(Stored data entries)
━━━━━━━━━━━━━━━━━━━━

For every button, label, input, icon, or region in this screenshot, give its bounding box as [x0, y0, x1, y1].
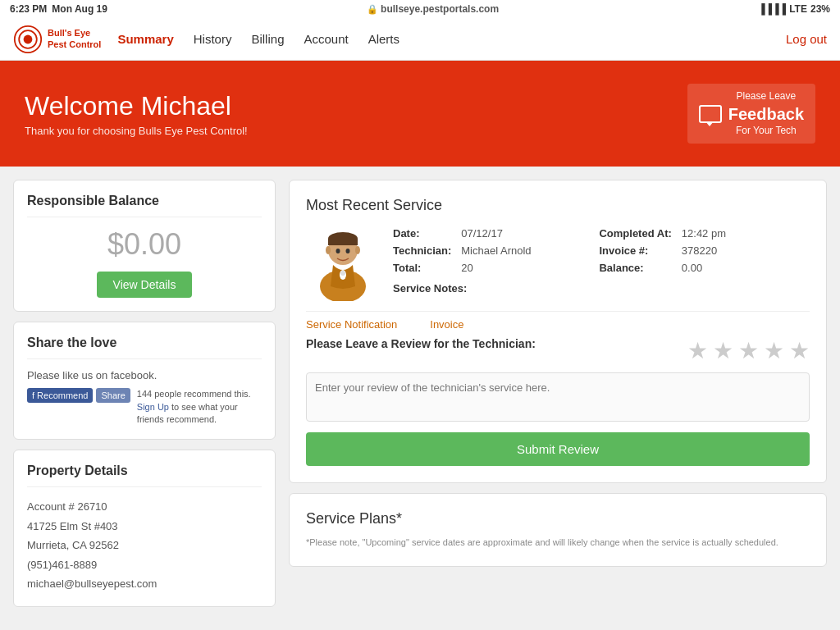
welcome-heading: Welcome Michael: [25, 91, 248, 121]
status-left: 6:23 PM Mon Aug 19: [10, 3, 107, 15]
balance-label: Balance:: [599, 262, 671, 274]
logo-text: Bull's Eye Pest Control: [48, 28, 101, 49]
total-value: 20: [461, 262, 589, 274]
service-links: Service Notification Invoice: [306, 311, 810, 331]
phone: (951)461-8889: [27, 555, 262, 574]
star-5[interactable]: ★: [789, 337, 810, 364]
total-label: Total:: [393, 262, 451, 274]
hero-text: Welcome Michael Thank you for choosing B…: [25, 91, 248, 137]
time: 6:23 PM: [10, 3, 47, 15]
service-notification-link[interactable]: Service Notification: [306, 318, 397, 331]
domain: bullseye.pestportals.com: [381, 3, 499, 15]
address-line1: 41725 Elm St #403: [27, 517, 262, 536]
invoice-label: Invoice #:: [599, 244, 671, 257]
feedback-text: Please Leave Feedback For Your Tech: [728, 90, 804, 137]
welcome-subtext: Thank you for choosing Bulls Eye Pest Co…: [25, 125, 248, 137]
review-textarea[interactable]: [306, 372, 810, 422]
invoice-value: 378220: [682, 244, 810, 257]
technician-value: Michael Arnold: [461, 244, 589, 257]
review-section: Please Leave a Review for the Technician…: [306, 337, 810, 466]
nav-summary[interactable]: Summary: [117, 32, 173, 46]
logo-icon: [13, 25, 43, 54]
svg-point-10: [346, 249, 350, 253]
submit-review-button[interactable]: Submit Review: [306, 432, 810, 466]
fb-recommend-button[interactable]: f Recommend: [27, 388, 93, 403]
account-number: Account # 26710: [27, 497, 262, 516]
battery: 23%: [810, 3, 830, 15]
date-label: Date:: [393, 227, 451, 240]
balance-title: Responsible Balance: [27, 194, 262, 217]
share-title: Share the love: [27, 336, 262, 359]
star-3[interactable]: ★: [738, 337, 759, 364]
view-details-button[interactable]: View Details: [97, 272, 193, 298]
main-content: Responsible Balance $0.00 View Details S…: [0, 167, 840, 620]
property-info: Account # 26710 41725 Elm St #403 Murrie…: [27, 497, 262, 593]
navbar: Bull's Eye Pest Control Summary History …: [0, 18, 840, 61]
fb-desc: 144 people recommend this. Sign Up to se…: [137, 388, 262, 426]
signal-icon: ▐▐▐▐: [758, 3, 786, 15]
left-column: Responsible Balance $0.00 View Details S…: [13, 180, 276, 607]
fb-share-button[interactable]: Share: [96, 388, 130, 403]
svg-point-12: [355, 246, 360, 254]
svg-point-11: [326, 246, 331, 254]
svg-point-2: [24, 34, 33, 43]
review-label: Please Leave a Review for the Technician…: [306, 337, 536, 350]
status-bar: 6:23 PM Mon Aug 19 🔒 bullseye.pestportal…: [0, 0, 840, 18]
share-text: Please like us on facebook.: [27, 369, 262, 381]
balance-amount: $0.00: [27, 227, 262, 262]
fb-signup-link[interactable]: Sign Up: [137, 402, 169, 412]
plans-title: Service Plans*: [306, 510, 810, 527]
recent-service-title: Most Recent Service: [306, 197, 810, 214]
nav-alerts[interactable]: Alerts: [368, 32, 399, 46]
technician-label: Technician:: [393, 244, 451, 257]
share-card: Share the love Please like us on faceboo…: [13, 322, 276, 440]
star-4[interactable]: ★: [764, 337, 784, 364]
invoice-link[interactable]: Invoice: [430, 318, 463, 331]
recent-service-card: Most Recent Service: [289, 180, 827, 483]
hero-banner: Welcome Michael Thank you for choosing B…: [0, 61, 840, 167]
nav-billing[interactable]: Billing: [251, 32, 284, 46]
property-title: Property Details: [27, 463, 262, 487]
logo: Bull's Eye Pest Control: [13, 25, 101, 54]
logout-button[interactable]: Log out: [786, 32, 827, 46]
email: michael@bullseyepest.com: [27, 574, 262, 593]
service-info: Date: 07/12/17 Completed At: 12:42 pm Te…: [393, 227, 810, 294]
completed-at-value: 12:42 pm: [682, 227, 810, 240]
feedback-icon: [699, 105, 722, 123]
completed-at-label: Completed At:: [599, 227, 671, 240]
property-card: Property Details Account # 26710 41725 E…: [13, 450, 276, 607]
technician-avatar: [306, 227, 380, 301]
right-column: Most Recent Service: [289, 180, 827, 567]
service-info-grid: Date: 07/12/17 Completed At: 12:42 pm Te…: [393, 227, 810, 274]
feedback-widget[interactable]: Please Leave Feedback For Your Tech: [687, 84, 815, 144]
address-line2: Murrieta, CA 92562: [27, 536, 262, 555]
star-rating[interactable]: ★ ★ ★ ★ ★: [687, 337, 810, 364]
url-bar: 🔒 bullseye.pestportals.com: [367, 3, 499, 15]
nav-history[interactable]: History: [194, 32, 232, 46]
nav-account[interactable]: Account: [304, 32, 348, 46]
svg-rect-5: [328, 239, 358, 245]
service-plans-card: Service Plans* *Please note, "Upcoming" …: [289, 493, 827, 567]
service-notes-label: Service Notes:: [393, 282, 810, 294]
fb-row: f Recommend Share 144 people recommend t…: [27, 388, 262, 426]
balance-value: 0.00: [682, 262, 810, 274]
date-value: 07/12/17: [461, 227, 589, 240]
balance-card: Responsible Balance $0.00 View Details: [13, 180, 276, 312]
plans-note: *Please note, "Upcoming" service dates a…: [306, 536, 810, 550]
carrier: LTE: [789, 3, 807, 15]
day: Mon Aug 19: [52, 3, 107, 15]
svg-point-9: [336, 249, 340, 253]
star-1[interactable]: ★: [687, 337, 708, 364]
status-right: ▐▐▐▐ LTE 23%: [758, 3, 830, 15]
svg-point-8: [340, 271, 345, 276]
service-details-row: Date: 07/12/17 Completed At: 12:42 pm Te…: [306, 227, 810, 301]
star-2[interactable]: ★: [713, 337, 733, 364]
nav-links: Summary History Billing Account Alerts: [117, 32, 786, 46]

━━━━━━━━━━━━━━━━━━━━

▶ Your objective
Each line of the data must be restated exactly, and the pictures must be left out.

▶ Solution to the exercise
For every button, label, input, icon, or region in this screenshot, give its bounding box as [x0, y0, x1, y1].
welcome-heading: Welcome Michael: [25, 91, 248, 121]
status-left: 6:23 PM Mon Aug 19: [10, 3, 107, 15]
balance-label: Balance:: [599, 262, 671, 274]
logo-text: Bull's Eye Pest Control: [48, 28, 101, 49]
total-value: 20: [461, 262, 589, 274]
service-links: Service Notification Invoice: [306, 311, 810, 331]
phone: (951)461-8889: [27, 555, 262, 574]
star-5[interactable]: ★: [789, 337, 810, 364]
total-label: Total:: [393, 262, 451, 274]
hero-text: Welcome Michael Thank you for choosing B…: [25, 91, 248, 137]
time: 6:23 PM: [10, 3, 47, 15]
service-notification-link[interactable]: Service Notification: [306, 318, 397, 331]
domain: bullseye.pestportals.com: [381, 3, 499, 15]
address-line1: 41725 Elm St #403: [27, 517, 262, 536]
invoice-label: Invoice #:: [599, 244, 671, 257]
feedback-text: Please Leave Feedback For Your Tech: [728, 90, 804, 137]
welcome-subtext: Thank you for choosing Bulls Eye Pest Co…: [25, 125, 248, 137]
review-textarea[interactable]: [306, 372, 810, 422]
invoice-value: 378220: [682, 244, 810, 257]
technician-value: Michael Arnold: [461, 244, 589, 257]
review-section: Please Leave a Review for the Technician…: [306, 337, 810, 466]
nav-summary[interactable]: Summary: [117, 32, 173, 46]
logo-icon: [13, 25, 43, 54]
svg-point-10: [346, 249, 350, 253]
submit-review-button[interactable]: Submit Review: [306, 432, 810, 466]
fb-recommend-button[interactable]: f Recommend: [27, 388, 93, 403]
account-number: Account # 26710: [27, 497, 262, 516]
battery: 23%: [810, 3, 830, 15]
date-label: Date:: [393, 227, 451, 240]
balance-title: Responsible Balance: [27, 194, 262, 217]
share-title: Share the love: [27, 336, 262, 359]
star-3[interactable]: ★: [738, 337, 759, 364]
view-details-button[interactable]: View Details: [97, 272, 193, 298]
main-content: Responsible Balance $0.00 View Details S…: [0, 167, 840, 620]
property-info: Account # 26710 41725 Elm St #403 Murrie…: [27, 497, 262, 593]
navbar: Bull's Eye Pest Control Summary History …: [0, 18, 840, 61]
fb-desc: 144 people recommend this. Sign Up to se…: [137, 388, 262, 426]
signal-icon: ▐▐▐▐: [758, 3, 786, 15]
left-column: Responsible Balance $0.00 View Details S…: [13, 180, 276, 607]
fb-share-button[interactable]: Share: [96, 388, 130, 403]
svg-point-12: [355, 246, 360, 254]
svg-point-11: [326, 246, 331, 254]
svg-point-2: [24, 34, 33, 43]
review-label: Please Leave a Review for the Technician…: [306, 337, 536, 350]
status-bar: 6:23 PM Mon Aug 19 🔒 bullseye.pestportal…: [0, 0, 840, 18]
share-text: Please like us on facebook.: [27, 369, 262, 381]
balance-amount: $0.00: [27, 227, 262, 262]
fb-signup-link[interactable]: Sign Up: [137, 402, 169, 412]
plans-title: Service Plans*: [306, 510, 810, 527]
recent-service-title: Most Recent Service: [306, 197, 810, 214]
nav-alerts[interactable]: Alerts: [368, 32, 399, 46]
technician-label: Technician:: [393, 244, 451, 257]
share-card: Share the love Please like us on faceboo…: [13, 322, 276, 440]
star-4[interactable]: ★: [764, 337, 784, 364]
invoice-link[interactable]: Invoice: [430, 318, 463, 331]
recent-service-card: Most Recent Service: [289, 180, 827, 483]
hero-banner: Welcome Michael Thank you for choosing B…: [0, 61, 840, 167]
nav-billing[interactable]: Billing: [251, 32, 284, 46]
property-title: Property Details: [27, 463, 262, 487]
logo: Bull's Eye Pest Control: [13, 25, 101, 54]
logout-button[interactable]: Log out: [786, 32, 827, 46]
email: michael@bullseyepest.com: [27, 574, 262, 593]
service-info: Date: 07/12/17 Completed At: 12:42 pm Te…: [393, 227, 810, 294]
completed-at-value: 12:42 pm: [682, 227, 810, 240]
feedback-icon: [699, 105, 722, 123]
completed-at-label: Completed At:: [599, 227, 671, 240]
property-card: Property Details Account # 26710 41725 E…: [13, 450, 276, 607]
technician-avatar: [306, 227, 380, 301]
right-column: Most Recent Service: [289, 180, 827, 567]
service-info-grid: Date: 07/12/17 Completed At: 12:42 pm Te…: [393, 227, 810, 274]
feedback-widget[interactable]: Please Leave Feedback For Your Tech: [687, 84, 815, 144]
address-line2: Murrieta, CA 92562: [27, 536, 262, 555]
star-rating[interactable]: ★ ★ ★ ★ ★: [687, 337, 810, 364]
url-bar: 🔒 bullseye.pestportals.com: [367, 3, 499, 15]
nav-history[interactable]: History: [194, 32, 232, 46]
nav-account[interactable]: Account: [304, 32, 348, 46]
svg-rect-5: [328, 239, 358, 245]
service-plans-card: Service Plans* *Please note, "Upcoming" …: [289, 493, 827, 567]
service-notes-label: Service Notes:: [393, 282, 810, 294]
fb-row: f Recommend Share 144 people recommend t…: [27, 388, 262, 426]
balance-value: 0.00: [682, 262, 810, 274]
date-value: 07/12/17: [461, 227, 589, 240]
balance-card: Responsible Balance $0.00 View Details: [13, 180, 276, 312]
plans-note: *Please note, "Upcoming" service dates a…: [306, 536, 810, 550]
carrier: LTE: [789, 3, 807, 15]
day: Mon Aug 19: [52, 3, 107, 15]
svg-point-9: [336, 249, 340, 253]
star-1[interactable]: ★: [687, 337, 708, 364]
status-right: ▐▐▐▐ LTE 23%: [758, 3, 830, 15]
svg-point-8: [340, 271, 345, 276]
service-details-row: Date: 07/12/17 Completed At: 12:42 pm Te…: [306, 227, 810, 301]
star-2[interactable]: ★: [713, 337, 733, 364]
nav-links: Summary History Billing Account Alerts: [117, 32, 786, 46]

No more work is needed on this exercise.